Le texte est court et puissant, dit en rafale comme les balles d’une mitraillette. Sebastian Bosse est un rebelle désillusionné, victime d’intenses harcèlements scolaires. Il est « le pauvre mec débile » dans la cour ou dans la classe, victime de toute la méchanceté de ses camarades. Cependant, à aucun moment nous ne pouvons ressentir de l’empathie ou de la compréhension vis-à-vis du personnage ; Norèn se contente d’exposer toute la folie qui conduit du désir de vengeance au passage à l’acte.

La salle sera de nouveau allumée avant le départ de l’assassin : « avant que je parte, quelqu’un veut dire quelque chose ? ». Personne ne répond, la porte claque. Aurions-nous pu éviter cela ?
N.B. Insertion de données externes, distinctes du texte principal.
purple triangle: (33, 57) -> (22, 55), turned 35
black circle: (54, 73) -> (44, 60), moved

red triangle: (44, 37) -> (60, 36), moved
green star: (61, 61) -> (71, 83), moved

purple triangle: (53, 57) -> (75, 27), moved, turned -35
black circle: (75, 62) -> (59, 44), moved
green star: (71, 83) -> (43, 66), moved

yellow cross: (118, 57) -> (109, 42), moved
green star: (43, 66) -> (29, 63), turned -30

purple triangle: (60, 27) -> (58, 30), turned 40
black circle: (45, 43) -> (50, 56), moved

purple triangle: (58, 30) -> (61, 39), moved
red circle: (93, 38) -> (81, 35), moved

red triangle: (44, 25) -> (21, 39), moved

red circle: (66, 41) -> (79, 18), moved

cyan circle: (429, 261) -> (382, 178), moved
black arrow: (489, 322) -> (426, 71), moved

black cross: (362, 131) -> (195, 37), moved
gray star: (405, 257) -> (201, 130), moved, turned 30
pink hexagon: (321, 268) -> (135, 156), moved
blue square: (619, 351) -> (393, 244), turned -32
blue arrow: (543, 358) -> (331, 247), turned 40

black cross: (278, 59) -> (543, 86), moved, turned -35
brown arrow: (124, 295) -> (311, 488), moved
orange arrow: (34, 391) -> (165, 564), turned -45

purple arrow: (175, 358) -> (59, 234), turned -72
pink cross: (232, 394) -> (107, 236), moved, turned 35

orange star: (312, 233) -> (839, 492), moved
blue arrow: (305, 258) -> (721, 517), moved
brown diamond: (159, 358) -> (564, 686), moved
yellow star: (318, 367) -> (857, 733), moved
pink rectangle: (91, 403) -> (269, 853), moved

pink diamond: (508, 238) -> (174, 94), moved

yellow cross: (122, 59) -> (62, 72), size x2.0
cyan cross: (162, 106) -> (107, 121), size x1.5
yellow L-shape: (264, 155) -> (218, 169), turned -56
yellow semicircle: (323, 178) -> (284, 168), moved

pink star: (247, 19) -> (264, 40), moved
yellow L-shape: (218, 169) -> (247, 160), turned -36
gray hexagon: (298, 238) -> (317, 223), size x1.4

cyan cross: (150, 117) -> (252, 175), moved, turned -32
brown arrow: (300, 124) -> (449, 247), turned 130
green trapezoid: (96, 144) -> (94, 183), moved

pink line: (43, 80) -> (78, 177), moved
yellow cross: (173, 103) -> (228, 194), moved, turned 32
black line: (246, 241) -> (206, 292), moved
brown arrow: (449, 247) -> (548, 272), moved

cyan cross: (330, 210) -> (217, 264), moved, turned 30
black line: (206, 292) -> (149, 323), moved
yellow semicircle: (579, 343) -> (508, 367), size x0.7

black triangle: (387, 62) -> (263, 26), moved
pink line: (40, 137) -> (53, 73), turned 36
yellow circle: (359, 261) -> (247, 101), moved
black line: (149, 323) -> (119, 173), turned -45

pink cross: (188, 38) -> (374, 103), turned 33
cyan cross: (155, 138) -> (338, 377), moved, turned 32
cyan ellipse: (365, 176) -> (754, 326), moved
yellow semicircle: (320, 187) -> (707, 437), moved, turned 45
Avec l’alternance entre distance et proximité, le spectateur est sans cesse bousculé par la mise en scène. Ainsi forcé de prendre conscience de cet éloge à la différence qui invite à vivre le ressenti de celui qui évolue à nos côtés, être l’autre. « 20 Novembre », par son mélange entre esthétique et pédagogie est un spectacle salutaire, qu’il serait sage d’utiliser comme un outil d’éducation auprès du plus grand nombre.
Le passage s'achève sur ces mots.